Se você acessar agora um jornal ou livro de várias décadas atrás, vai perceber que muitas palavras daquela época não são mais encontras nos textos atuais.

Recebe o nome de arcaísmo a utilização de vocábulos ou expressões que, agora, são consideradas ultrapassadas na linguagem em forma escrita ou oral.

Quer saber mais sobre o assunto? Confira esse artigo até o final e aprenda a evitar o uso indevido de termos antiquados que prejudicam sua comunicação.

Boa leitura!

É errado utilizar o arcaísmo?

É um erro fazer a utilização de termos que não integram mais a língua portuguesa. Esse recurso deixa a linguagem com uma cara mais envelhecida e, além disso, prejudica a comunicação entre pessoas de gerações diferentes.

A utilização dos pronomes “tu” e “vós”, de mesóclises (“contar-te-ia a verdade”) e de termos como “outrossim”, “aposentos”, “alcaide” e Vossa mercê” não devem mais ser empregados em discursos, diálogos e produções em escrito.

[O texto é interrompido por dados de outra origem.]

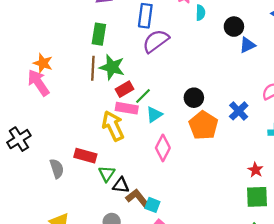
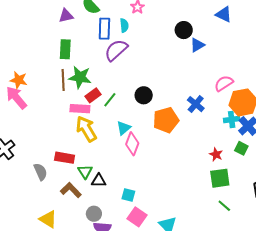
cyan semicircle: (200, 13) -> (124, 25), moved
black circle: (194, 98) -> (144, 95), moved
pink rectangle: (127, 108) -> (80, 109), moved
cyan triangle: (154, 115) -> (124, 128), moved
orange pentagon: (203, 125) -> (166, 120), turned 30
brown L-shape: (137, 198) -> (71, 190), moved

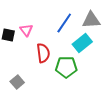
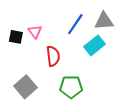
green pentagon: (66, 67) -> (71, 87), moved
gray square: (17, 82) -> (25, 87), size x1.5

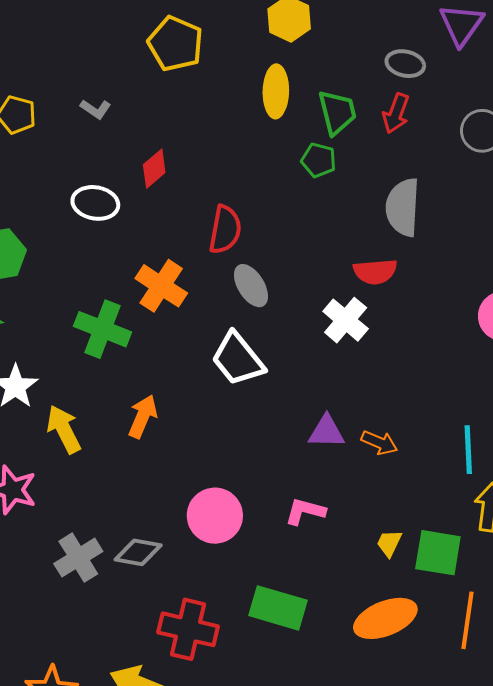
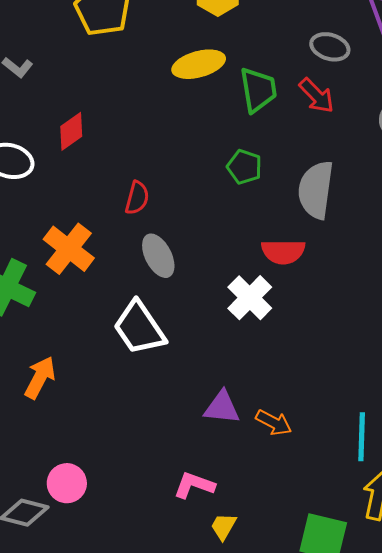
yellow ellipse: (276, 91) -> (199, 64), turned 69
red arrow: (396, 113) -> (317, 96), turned -69
green pentagon: (319, 160) -> (244, 167), moved
red semicircle: (225, 230) -> (137, 198), size x0.7
pink circle: (215, 516) -> (67, 483), moved, size x0.7
yellow trapezoid: (389, 543) -> (223, 527), moved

O arcaísmo revela falta de renovação na linguagem, pobreza no repertório de palavras e dificuldade em se adaptar às formas mais modernas de comunicação, como as redes sociais, em que esses termos não são utilizados.

A comunicação é democrática quando são empregadas expressões em conformidade com as relações sociais e culturais contemporâneas. Desta maneira, mais pessoas podem compreender o conteúdo de uma mensagem.

Caso se depare com uma palavra nunca vista, recorra ao dicionário, pois pode se tratar de um arcaísmo, assim é possível evitar equívocos em seu repertório.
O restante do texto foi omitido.